___ Supplied entries ___

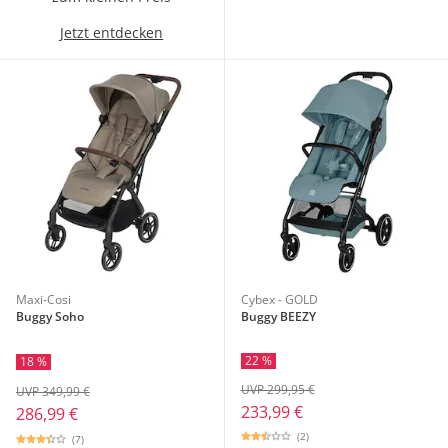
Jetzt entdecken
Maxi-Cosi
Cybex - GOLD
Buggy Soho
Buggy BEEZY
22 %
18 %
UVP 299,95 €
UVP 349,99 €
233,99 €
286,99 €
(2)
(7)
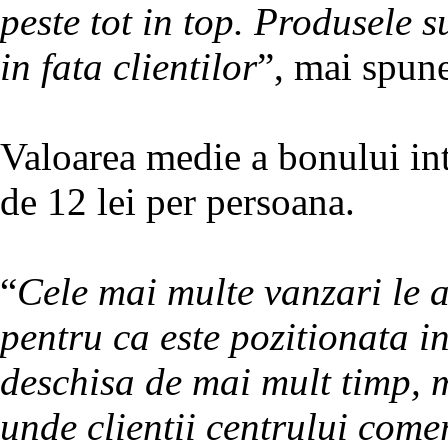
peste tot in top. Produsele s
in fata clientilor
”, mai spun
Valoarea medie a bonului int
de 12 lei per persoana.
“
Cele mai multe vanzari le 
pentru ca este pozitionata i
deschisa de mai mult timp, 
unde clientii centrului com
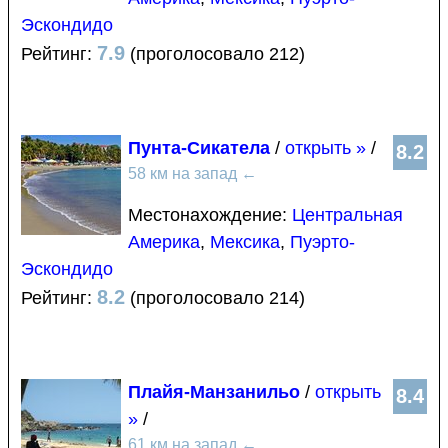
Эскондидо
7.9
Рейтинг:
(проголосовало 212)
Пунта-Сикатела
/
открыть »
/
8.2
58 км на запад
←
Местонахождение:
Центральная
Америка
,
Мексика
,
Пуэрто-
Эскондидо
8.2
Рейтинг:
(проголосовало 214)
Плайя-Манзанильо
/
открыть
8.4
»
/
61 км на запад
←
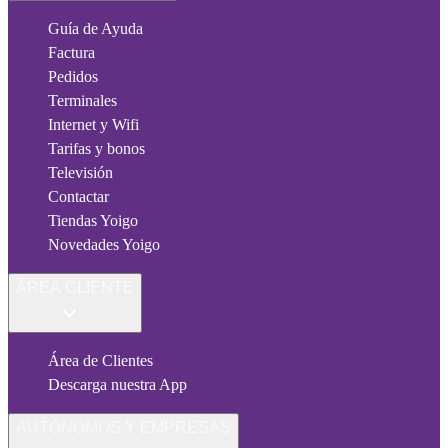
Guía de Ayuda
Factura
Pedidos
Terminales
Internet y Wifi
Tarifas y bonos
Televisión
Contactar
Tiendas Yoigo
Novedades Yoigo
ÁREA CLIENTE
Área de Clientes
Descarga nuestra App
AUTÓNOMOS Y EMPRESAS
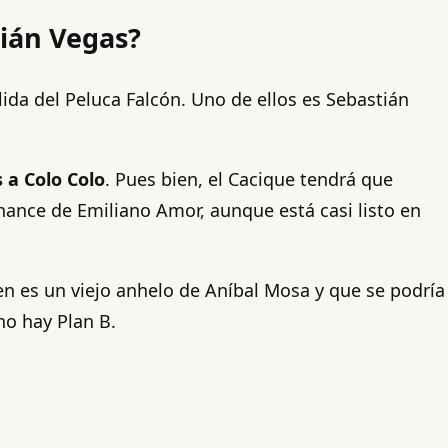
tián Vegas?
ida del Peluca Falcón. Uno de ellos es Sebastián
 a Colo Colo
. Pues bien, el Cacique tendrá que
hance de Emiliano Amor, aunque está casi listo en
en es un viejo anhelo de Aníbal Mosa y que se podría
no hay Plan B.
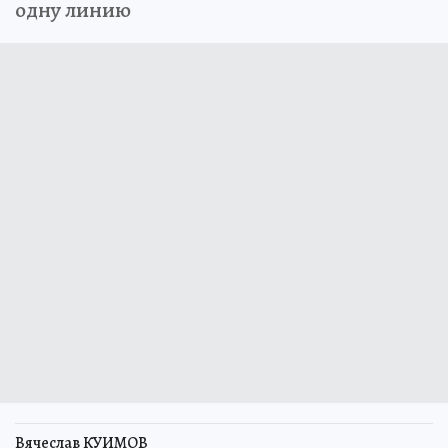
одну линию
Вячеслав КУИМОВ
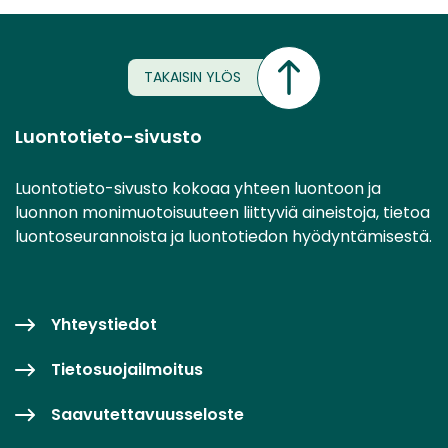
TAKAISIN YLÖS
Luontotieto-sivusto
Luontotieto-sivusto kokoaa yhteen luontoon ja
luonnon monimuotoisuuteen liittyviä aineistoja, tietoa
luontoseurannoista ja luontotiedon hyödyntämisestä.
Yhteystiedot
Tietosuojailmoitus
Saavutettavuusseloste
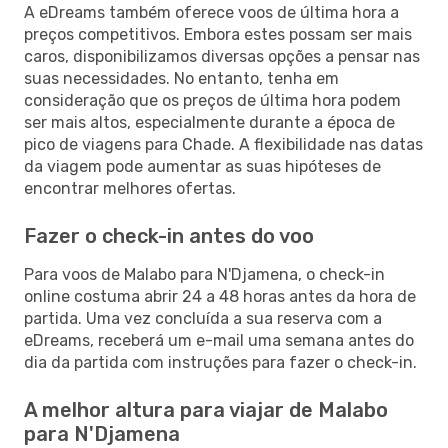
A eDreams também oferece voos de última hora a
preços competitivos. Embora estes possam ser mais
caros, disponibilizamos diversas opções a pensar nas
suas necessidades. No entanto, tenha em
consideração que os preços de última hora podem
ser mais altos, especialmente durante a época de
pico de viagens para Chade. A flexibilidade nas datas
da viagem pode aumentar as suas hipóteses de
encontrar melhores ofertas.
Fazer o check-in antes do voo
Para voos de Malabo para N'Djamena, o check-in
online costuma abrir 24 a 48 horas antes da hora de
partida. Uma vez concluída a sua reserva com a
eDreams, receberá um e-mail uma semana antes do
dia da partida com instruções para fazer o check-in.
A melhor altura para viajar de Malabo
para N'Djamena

___

Which lines hold the word "antes"? Copy each of them from the records.

Fazer o check-in antes do voo
online costuma abrir 24 a 48 horas antes da hora de
eDreams, receberá um e-mail uma semana antes do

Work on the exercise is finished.